Fig. 3 | Experimental evidence of oxygen diffusion and surface reaction. an In situ XANES spectra of Ce L3-edge (CeO2 standards as the references) over ceria-vanadia (6 V/30CeAl) (top) and pure ceria (30CeAl) (bottom) and b V K-edge (V foil, V2O5, VO2, and V2O3 standards as the references) over ceria-vanadia (6 V/30CeAl) (top) and pure vanadia (6 V/Al) (bottom) at 600 °C under the fellow of 20% C3H8/N2 (20 mL/min). c In situ Raman spectra of ceria-vanadia (6 V/30CeAl) (top) and vanadia (6 V/Al) (bottom) at 600 °C under the fellow of 20% C3H8/N2 (20 mL/min). In situ DRIFTS spectra of temperature-programmed and isothermal propane dehydrogenation over ceria-vanadia (6 V/30CeAl) (d) and vanadia (6 V/Al) (e, f). g The calculated ratios of H2/H2O during the C3H8 transient pulses at 600 oC. h Experimental relaxation curve in the form of fractional weight change as a function of time at 600 oC under the fellow of 20% C3H8/He (10 mL/min). i Schematic representation of the concerted oxygen diffusion in the ceria-vanadia redox catalyst. The black, white, and red spheres represent C, H, and O atoms.

In situ diffuse reflectance infrared Fourier transforms spectroscopy (DRIFTS) upon propane exposure identified the co-existence of dehydrogenation and cracking of propane induced by this dynamic oxygen evolution. Peaks ascribed to asymmetric and symmetric CH3 stretching modes (2970 and 2875 cm−1 ) started at 100–150 o C (Fig. 3d)30. The presence of a band centering at 1645 cm−1 (ν(CH3CH=CH2)) implied that the propyl complex was oxidatively dehydrogenated to propenyl by heterolytically subtracting H to neighboring V-O sites, leading to the occurrence of vanadium hydroxyl band (V-OH, 3660 cm−1 ) 28. However, a peak of ν(C=O) (1680 cm−1 ) attributed to acetone, the intermediate of overoxidation of propane to COx, was dominated on the pure VOx catalysts when the temperature was higher than 150 o C, along with a signifificantly negative V = O band induced by the ready reduction of vanadia (V5+ → V3+) (Fig. 3e, f and Supplementary Fig. 11)11,28. This “over quick” oxygen removal would induce the transformation of oxidative to non-oxidative dehy-drogenation and the occurrence of propane cracking. At 250–600 o C, two peaks at 1545 and 1460 cm−1 attributed to the unsaturated or aromatic species, the precursors of coke deposits27,28 that lead to fast deactivation were observed, which were also evidenced by the more dominated D1 and G band in situ Raman spectra on pure vanadia catalysts during dehydrogenation step.

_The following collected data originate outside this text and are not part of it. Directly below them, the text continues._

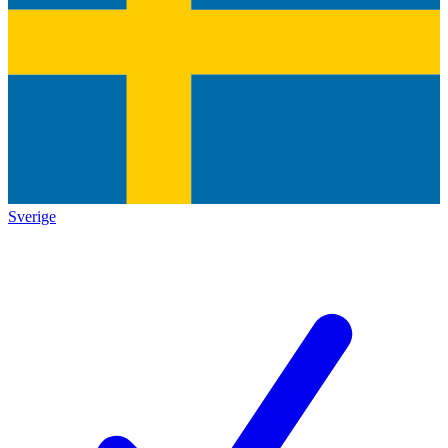
Sverige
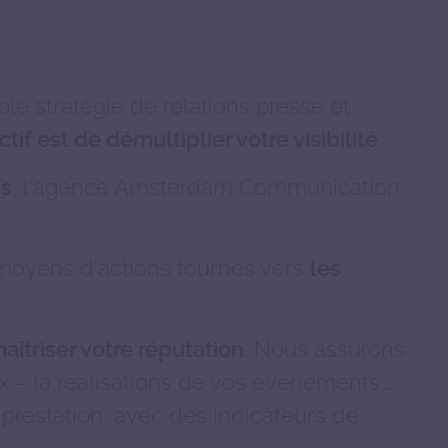
le stratégie de relations presse et
.
tif est de démultiplier votre visibilité
, l'agence Amsterdam Communication
ns
moyens d'actions tournés vers
les
. Nous assurons
maîtriser votre réputation
aux – la réalisations de vos événements….
prestation, avec des indicateurs de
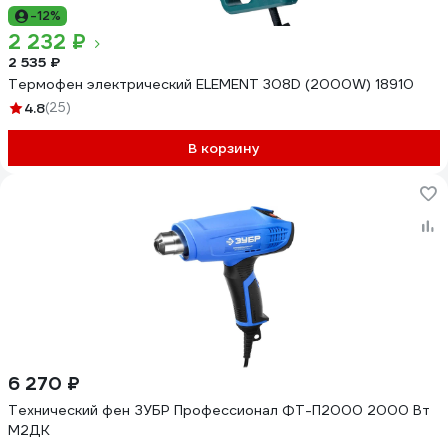
-12%
2 232 ₽
2 535 ₽
Термофен электрический ELEMENT 308D (2000W) 18910
4.8
(25)
В корзину
6 270 ₽
Технический фен ЗУБР Профессионал ФТ-П2000 2000 Вт
М2ДК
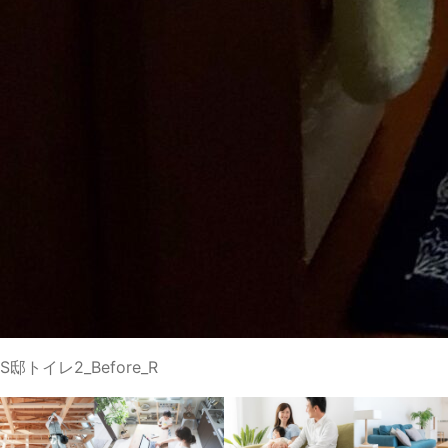
S邸トイレ2_Before_R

As evidenced by the in situ spectroscopies, the release of lattice oxygen would induce the existence and transformation of different reaction periods, including overoxidation, oxidative dehydrogenation, and non-oxidative dehydrogenation. Under differential reactor operation by controlling the propane conversion lower than 10%, the C3H6 formation rate showed a linear relationship with C3H8 pressure, while C3H8 conversion kept identical at different C3H8 pressures, indicating the rate of propene formation is typically related to propane partial pressure, i.e., a first-order reaction with respect to propane (Supplementary Fig. 13). To clarify the contribution of oxidative and nonoxidative dehydrogenation, the formation of H2O and H2 over ceria vanadia redox catalysts in their dehydrogenation tests were investigated. As shown in Supplementary Fig. 13, the initial ratio of H2O to H2 at the 5th min was 0.44; however, it decreased to about 0.05 after 60 mins. Therefore, oxidative dehydrogenation could be more dominant in the initial period (less than 5 mins) and it was transformed to non-oxidative dehydrogenation with time, accounting for the introduction of the reoxidation step to recover the lattice oxygen after the 30-min dehydrogenation test during the continuous dehydrogenation-reoxidation cycles with the ratios of H2O to H2 of ~0.21.